I’d dominate page one of the search results through affiliate reviews and do all I could to retain the attention of that traffic for as long as possible.
However, there comes a time when that alone isn’t enough and you need to scale.
Which is when ads come into the equation.
Here’s GoPro’s approach to running ads.
GoPro’s ad strategy
GoPro runs three types of ads.
In order of their usage, we have…
- Search ads
- Social ads
- Display network ads
Here’s the thing.
I honestly don’t think their ad strategy is particularly impressive. I feel like they’ve lost a lot of the creativity and uniqueness they could have with their products.
GoPro’s search ads
Taking a look through, it looks like GoPro is using the SKAG approach to search ads.
If you’re not aware, SKAG stands for Single Keyword Ad Group and is a way to control at a more granular level what your ads show.
If you look at the ad copy and targeting they’re running, it’s pretty obvious.
The first giveaway was the number of keywords being used for each ad.
In this short section of their top ads, we have the ads showing only for between 1-3 keywords.
If you’ve ever run Google Ads, you’ll know that your ads will often show for lots of potential variants through broad match.
For example, if not controlled, a single GoPro ad that’s targeted on the term GoPro, might also show for…
- Action camera
- Outdoor camera
- Surfing camera
Or 100+ other non-relevant search terms.
This might seem like a great idea to cast a wide net, but it actually damages the ads effectiveness.
Someone searching for “best action camera” is looking for a comparison, not a direct ad to GoPro’s site.
Anyone who clicks on that ad will be unlikely to purchase, thus wasting GoPro’s ad spend.

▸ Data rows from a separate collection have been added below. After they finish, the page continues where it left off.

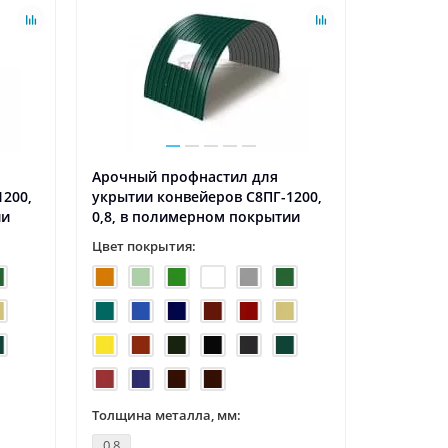
Арочный профнастил для
Арочный
1200,
укрытии конвейеров С8ПГ-1200,
укрытии 
ии
0,8, в полимерном покрытии
0,9, в п
Цвет покрытия:
Цвет пок
Толщина металла, мм:
Толщина 
0.8
0.9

The second giveaway for me is the headline copy.
To get the most out of SKAgs it’s better to include a direct match to the keyword within the headline itself.
I’ve highlighted the exact match keywords in the above image for you.
If we run through the above (top row first), I’d wager the keywords they’re targeting are…
- Go Pro, Hero9
- Hero9, Hero9 Black, Action Camera
- Hero9 Black, Hero9
- Not sure
- GoPro Subscription, Hero9 Black
- Waterproof digital camera, digital camera
- GoPro, Hero9 Black
- Action Camera
Back when I was running ads for clients, I had great success with this kind of approach.
Single Keywords Ad Groups allow for greater granularity in your targeting. You can focus on specific keywords and thus match intent.
That reduces the chance of you targeting people who are at a problem stage from being fed an ad for those at the solution stage.
It also helps with the ad’s relevance – a major indicator to Google of the ad’s quality which influences CPC.
By also including the search term (GoPro Hero9 Black) in the headline, you increase CTR. Serving the search back to the searcher signals you have the answer they’re actively looking for.
It’s a really simple method of improving the relevancy and perceived value of your ads.
Which goes a long way in getting better results through search.
By using SKAGs, GoPro can create ads that are specific and aligned with the searcher’s level of intent. It’s a common model and it works well.
GoPro’s Social Ads
This is where GoPro lets themselves down in my opinion.
They have some of the best user-generated content out there. And yet their social ads are pretty generic.
Take a look at a sample below.
Nothing particularly interesting.
No common frameworks, templates, or anything particularly unique about the creative.
I’d be willing to bet that’s because these aren’t top of funnel ads.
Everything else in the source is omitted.